Romney does not have a plan to fix the short term crisis, in the sense that he’d be proposing exactly the same things if the economy were doing great.  But the politics of the presidential race are such that Romney needs to promise that electing him would fix the crisis.  To make this case, he has to sell the American people on the idea that government — and Obama’s hostility towards individual initiative and American free enterprise — are to blame for holding back the recovery, and that shoving both of those things ‘out of the way’ will reignite the economy.  That’s why Romney continues to falsely claim that stimulus spending only succeeded in growing government and didn’t help the private sector at all. That’s why he continues to falsely claim that Obama ‘demeans success.’  That’s why he continues to falsely claim that Obama thinks only government, and not individual initiative, creates jobs — and that this is why you’re suffering.

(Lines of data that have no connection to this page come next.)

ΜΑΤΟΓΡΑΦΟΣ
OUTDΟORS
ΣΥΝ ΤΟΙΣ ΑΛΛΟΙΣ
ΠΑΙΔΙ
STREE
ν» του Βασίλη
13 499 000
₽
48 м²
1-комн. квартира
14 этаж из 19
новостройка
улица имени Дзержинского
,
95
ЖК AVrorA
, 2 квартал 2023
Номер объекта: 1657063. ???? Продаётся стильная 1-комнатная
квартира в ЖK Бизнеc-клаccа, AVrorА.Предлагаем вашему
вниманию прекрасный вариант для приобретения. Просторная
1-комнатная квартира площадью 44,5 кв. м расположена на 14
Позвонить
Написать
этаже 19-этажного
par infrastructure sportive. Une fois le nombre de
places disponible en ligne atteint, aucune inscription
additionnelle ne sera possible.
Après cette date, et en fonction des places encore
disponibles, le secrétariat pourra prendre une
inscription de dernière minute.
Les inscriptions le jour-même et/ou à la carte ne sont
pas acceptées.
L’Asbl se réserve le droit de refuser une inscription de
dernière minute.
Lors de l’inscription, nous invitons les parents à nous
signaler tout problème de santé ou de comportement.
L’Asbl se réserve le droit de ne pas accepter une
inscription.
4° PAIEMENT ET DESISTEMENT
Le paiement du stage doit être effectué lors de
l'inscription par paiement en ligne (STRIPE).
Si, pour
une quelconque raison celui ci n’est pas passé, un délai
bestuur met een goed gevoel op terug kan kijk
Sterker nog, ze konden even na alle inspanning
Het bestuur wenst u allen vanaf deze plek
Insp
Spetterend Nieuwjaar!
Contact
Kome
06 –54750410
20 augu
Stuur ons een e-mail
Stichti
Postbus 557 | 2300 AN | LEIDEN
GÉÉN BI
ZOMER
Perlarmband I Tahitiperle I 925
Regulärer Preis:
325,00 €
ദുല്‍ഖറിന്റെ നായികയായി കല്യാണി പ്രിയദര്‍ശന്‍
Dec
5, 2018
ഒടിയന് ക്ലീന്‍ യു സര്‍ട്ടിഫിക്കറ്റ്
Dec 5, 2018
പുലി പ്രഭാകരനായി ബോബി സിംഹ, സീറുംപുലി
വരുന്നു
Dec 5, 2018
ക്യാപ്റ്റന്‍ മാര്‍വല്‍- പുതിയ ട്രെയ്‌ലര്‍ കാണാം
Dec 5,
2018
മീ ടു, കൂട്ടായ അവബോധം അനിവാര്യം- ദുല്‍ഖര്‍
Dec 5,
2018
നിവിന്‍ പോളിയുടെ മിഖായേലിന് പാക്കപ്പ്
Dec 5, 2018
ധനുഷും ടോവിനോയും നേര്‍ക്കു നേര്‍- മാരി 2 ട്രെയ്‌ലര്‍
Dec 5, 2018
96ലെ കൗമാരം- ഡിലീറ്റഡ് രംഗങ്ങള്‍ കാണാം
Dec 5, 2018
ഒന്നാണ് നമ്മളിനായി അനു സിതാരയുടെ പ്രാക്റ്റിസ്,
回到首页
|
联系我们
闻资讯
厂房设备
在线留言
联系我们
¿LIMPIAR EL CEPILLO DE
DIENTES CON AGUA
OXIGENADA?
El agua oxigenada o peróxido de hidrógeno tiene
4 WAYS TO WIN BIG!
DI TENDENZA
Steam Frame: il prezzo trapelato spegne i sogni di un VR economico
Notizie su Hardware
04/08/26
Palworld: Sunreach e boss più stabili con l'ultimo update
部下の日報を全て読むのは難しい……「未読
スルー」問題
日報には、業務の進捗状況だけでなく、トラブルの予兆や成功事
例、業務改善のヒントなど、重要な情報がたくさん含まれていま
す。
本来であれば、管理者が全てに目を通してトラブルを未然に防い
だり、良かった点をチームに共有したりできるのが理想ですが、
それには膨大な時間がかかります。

“These ideas are essential to Romney’s entire argument. Without them, he doesn’t have one.”  Italics in original; emphasis added.

The austerity the GOP wants to push in this country is failing in Britain.  The latest numbers there show a double-dip recession.  That’s what Mitt offers. 

I think the question for this election isn’t so much “Are you better off now than you were four years ago?” (although clearly we are, because the economy was losing 750,000 jobs a month then), but “Could you be much worse off four years from now?”


Different Approaches, Same Result

If the far-left Syriza party had won in Greece, they were going to tell Angela Merkel where she could stick the harsh terms of her bailout.  The conservative New Democracy party, which will form a coalition with the Socialist PASOK for 162 seats in the 300-member Parliament, will tell Merkel they support the bailout, but ask “pretty please” if she can just ease the terms.

Different approaches, but the same result.  Merkel isn’t going to save Greece.

Greeks hope the election results can lead to further negotiation because they fear the unknown of leaving the euro.  Bad as things are, they fear making them worse, although worse seems unavoidable.  But trying to negotiate with Merkel fiscally is like trying to negotiate with Hitler militarily.  The only way Merkel will help is if Greece completely cedes its fiscal sovereignty to the EU Germany.

It seems inevitable that at some point soon Syriza will take power.  It finished a close second to New Democracy with 27% of the vote, having won only 12% in the May election.  New Democray and PASOK, the “mainstream” parties, have brought Greece to her knees and five years of recession.